According to the original version of the gambling bill, all lottery revenues were designated for the state's general fund; however, the chamber voted by a margin of 22-7, to approve a last minute amendment, by Senate Majority Leader, Greg Reed, to instead direct a 10 per cent share of the potential lottery revenues to the Education Trust Fund.
Senator Rodger Smitherman, said that he would only vote for the lottery bill if the Senate approved one of his proposed amendment to dedicate USD 100 million of the annual lottery revenues to Medicaid; the amendment passed by a 25-4 vote, with one abstention.
A number of other senators suggested amendments to the bill at the meeting on Friday; State Senator, Bill Holtzclaw, proposed two amendments to the bill that looked to direct 40 and 30 percent, respectively, of the lottery revenue, to the Education Trust Fund.
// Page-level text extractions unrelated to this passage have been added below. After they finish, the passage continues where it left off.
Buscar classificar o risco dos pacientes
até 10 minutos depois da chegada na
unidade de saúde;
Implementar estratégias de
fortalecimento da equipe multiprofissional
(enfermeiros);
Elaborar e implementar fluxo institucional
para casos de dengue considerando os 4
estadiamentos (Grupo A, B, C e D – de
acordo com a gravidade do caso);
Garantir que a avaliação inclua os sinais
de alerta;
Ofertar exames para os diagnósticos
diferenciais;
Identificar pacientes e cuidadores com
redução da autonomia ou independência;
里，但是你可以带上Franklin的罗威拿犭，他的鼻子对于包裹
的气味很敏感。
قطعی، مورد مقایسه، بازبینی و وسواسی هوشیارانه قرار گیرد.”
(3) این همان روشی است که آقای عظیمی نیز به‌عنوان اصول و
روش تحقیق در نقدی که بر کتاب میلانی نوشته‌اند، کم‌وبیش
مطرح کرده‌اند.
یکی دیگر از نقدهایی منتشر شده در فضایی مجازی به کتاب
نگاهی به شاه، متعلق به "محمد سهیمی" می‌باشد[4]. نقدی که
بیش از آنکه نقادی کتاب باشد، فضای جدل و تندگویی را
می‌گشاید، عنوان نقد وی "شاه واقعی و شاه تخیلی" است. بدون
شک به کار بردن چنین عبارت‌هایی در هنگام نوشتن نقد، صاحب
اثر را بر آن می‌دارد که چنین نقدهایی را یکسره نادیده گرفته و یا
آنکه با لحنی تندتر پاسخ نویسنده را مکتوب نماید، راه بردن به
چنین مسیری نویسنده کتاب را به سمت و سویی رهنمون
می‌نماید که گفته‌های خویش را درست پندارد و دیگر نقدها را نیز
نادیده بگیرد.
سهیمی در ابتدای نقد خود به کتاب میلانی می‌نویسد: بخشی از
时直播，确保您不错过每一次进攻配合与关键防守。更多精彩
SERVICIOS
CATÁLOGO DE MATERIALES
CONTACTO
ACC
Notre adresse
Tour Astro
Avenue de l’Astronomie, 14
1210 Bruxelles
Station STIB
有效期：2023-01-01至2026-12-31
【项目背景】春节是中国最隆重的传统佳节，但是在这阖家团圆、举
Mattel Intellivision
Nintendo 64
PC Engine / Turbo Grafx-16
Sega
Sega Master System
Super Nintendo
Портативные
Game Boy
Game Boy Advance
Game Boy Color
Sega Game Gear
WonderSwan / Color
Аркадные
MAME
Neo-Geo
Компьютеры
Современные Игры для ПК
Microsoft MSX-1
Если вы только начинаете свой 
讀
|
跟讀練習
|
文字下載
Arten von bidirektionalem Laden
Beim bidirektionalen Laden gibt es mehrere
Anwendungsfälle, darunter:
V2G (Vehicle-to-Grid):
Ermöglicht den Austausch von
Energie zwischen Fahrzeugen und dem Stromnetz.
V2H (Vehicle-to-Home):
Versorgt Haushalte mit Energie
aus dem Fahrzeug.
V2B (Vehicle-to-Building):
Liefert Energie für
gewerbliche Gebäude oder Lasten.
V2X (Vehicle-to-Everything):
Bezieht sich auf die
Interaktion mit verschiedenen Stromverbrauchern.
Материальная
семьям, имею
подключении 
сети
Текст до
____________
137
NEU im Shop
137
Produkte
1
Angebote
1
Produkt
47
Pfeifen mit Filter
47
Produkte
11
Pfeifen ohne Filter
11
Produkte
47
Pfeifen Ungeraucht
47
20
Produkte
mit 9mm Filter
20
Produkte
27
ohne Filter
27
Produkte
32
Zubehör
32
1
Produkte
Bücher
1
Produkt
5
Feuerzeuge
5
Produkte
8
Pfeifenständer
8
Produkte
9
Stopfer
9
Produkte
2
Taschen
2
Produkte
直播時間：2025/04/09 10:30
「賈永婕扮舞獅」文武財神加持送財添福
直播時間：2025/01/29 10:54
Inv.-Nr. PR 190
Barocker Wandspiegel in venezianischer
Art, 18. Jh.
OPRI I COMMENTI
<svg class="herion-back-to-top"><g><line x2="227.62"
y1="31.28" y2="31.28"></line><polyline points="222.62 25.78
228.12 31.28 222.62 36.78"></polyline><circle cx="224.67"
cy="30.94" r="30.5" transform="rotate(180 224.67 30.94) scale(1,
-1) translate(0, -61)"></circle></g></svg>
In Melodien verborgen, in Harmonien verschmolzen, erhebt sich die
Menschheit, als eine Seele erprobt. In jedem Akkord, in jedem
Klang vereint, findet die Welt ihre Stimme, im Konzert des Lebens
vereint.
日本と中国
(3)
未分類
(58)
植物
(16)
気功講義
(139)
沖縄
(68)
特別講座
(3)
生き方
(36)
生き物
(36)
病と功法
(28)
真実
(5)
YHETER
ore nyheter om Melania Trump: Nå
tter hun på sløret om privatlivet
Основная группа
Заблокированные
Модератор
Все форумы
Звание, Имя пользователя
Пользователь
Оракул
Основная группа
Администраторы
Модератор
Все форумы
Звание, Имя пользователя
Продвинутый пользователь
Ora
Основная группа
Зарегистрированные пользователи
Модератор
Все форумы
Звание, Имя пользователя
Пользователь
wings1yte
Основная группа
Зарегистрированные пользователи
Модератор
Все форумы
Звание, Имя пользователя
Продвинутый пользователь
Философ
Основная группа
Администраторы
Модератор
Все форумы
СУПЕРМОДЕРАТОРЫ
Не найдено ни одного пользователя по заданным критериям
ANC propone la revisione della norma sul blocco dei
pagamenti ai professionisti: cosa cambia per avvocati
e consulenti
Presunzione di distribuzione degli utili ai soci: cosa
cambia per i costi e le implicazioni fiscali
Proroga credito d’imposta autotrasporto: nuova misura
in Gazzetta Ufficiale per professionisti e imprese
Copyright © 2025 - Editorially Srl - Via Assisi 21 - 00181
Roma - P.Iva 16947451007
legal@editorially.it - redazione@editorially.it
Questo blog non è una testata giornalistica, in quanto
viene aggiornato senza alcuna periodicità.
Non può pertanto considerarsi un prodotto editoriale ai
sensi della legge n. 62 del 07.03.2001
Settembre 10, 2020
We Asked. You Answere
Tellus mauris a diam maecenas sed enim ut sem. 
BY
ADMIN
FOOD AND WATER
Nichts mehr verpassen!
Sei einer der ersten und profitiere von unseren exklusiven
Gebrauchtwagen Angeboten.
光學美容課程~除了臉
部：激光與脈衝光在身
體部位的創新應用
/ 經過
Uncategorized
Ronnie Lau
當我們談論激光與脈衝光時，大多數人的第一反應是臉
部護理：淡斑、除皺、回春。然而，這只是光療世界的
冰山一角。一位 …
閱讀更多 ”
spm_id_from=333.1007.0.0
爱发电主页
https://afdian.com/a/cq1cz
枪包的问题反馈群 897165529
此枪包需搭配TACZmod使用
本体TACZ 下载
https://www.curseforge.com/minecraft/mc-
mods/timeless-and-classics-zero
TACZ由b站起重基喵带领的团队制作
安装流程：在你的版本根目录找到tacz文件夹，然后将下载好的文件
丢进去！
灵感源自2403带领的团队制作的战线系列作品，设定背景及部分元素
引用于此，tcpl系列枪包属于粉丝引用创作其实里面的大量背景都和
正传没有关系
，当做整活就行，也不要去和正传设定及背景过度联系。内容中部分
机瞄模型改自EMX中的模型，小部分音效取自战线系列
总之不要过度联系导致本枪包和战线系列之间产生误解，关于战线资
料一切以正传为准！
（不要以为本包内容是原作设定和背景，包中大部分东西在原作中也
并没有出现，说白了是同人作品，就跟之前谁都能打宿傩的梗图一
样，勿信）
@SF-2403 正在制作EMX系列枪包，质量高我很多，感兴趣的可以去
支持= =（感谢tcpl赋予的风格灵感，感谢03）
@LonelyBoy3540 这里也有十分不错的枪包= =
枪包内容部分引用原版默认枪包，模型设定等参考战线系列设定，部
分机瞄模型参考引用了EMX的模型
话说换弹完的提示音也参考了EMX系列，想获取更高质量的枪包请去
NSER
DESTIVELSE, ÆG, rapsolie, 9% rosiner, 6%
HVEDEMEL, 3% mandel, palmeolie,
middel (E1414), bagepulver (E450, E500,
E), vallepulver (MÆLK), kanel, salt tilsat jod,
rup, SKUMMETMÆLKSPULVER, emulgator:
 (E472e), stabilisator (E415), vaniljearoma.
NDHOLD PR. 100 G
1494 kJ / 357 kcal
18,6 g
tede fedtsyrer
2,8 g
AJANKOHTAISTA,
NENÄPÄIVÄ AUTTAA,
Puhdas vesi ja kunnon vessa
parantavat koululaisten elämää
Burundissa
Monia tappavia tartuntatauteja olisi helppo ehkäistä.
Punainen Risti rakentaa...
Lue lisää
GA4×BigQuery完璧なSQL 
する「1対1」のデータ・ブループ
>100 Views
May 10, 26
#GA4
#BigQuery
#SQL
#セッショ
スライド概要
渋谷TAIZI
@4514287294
“A significant portion of the senate district I represent would like to be able to vote on a clean lottery bill, which I think the governor's lottery bill that we've seen is about as clean a lottery bill as we've seen,” he said.
Holtzclaw said that the proposed amendments stemmed from having heard from many constituents that “they want some of the funding from the lottery to go to education,” or else they will not vote to support a lottery.
Unfortunately, both the amendments were ultimately rejected by margins of at least 20 votes, as a number of concerns were raised regarding the state of the Alabama General Fund.
Individual Power to the Counties
Reed had also proposed two other amendments that did not meet with approval from rest of the Senate members. One of those amendments would have allowed the counties in opposition to legalized lottery in the state of Alabama, to refrain from selling the tickets at their shops.
“My intention, as I've stated, is to give more opportunity and control to folks in different communities,” Reed said.
However, Senator Gerald Dial, argued that a concept like that would potentially divide the state and cause the different counties to start fighting with each other.
Dial said, “You're talking about putting something in the Constitution that will divide Alabama's 67 counties.”
The discussions about gambling in Alabama this year, were reportedly the most serious talks that have happened over the last 20 years.
The only other states still without a lottery are Mississippi, Utah, Alaska, Hawaii, and Nevada; however, Mississippi and Nevada do have robust casino industries.
It has been revealed that more than half of the adults in the U. S. play the lottery and each year, more than USD 70 billion are spent on these lotteries, making it the most popular form of gambling in the nation.
Earlier this year, in April 2016, the state of Alabama failed to legalize daily fantasy sports contests and joined the ranks of states that have declared DFS illegal.
However, there is still hope for the lottery bill to be passed this year; the governor said during a news conference in the Alabama Capitol, urged lawmakers to approve the bill and put the idea of creating a lottery to the first state-wide vote since 1999.
“Let’s allow the people back home to vote. Let’s allow them to make the final decision on whether or not they want a lottery in this state to help the people of the state of Alabama,” Bentley said.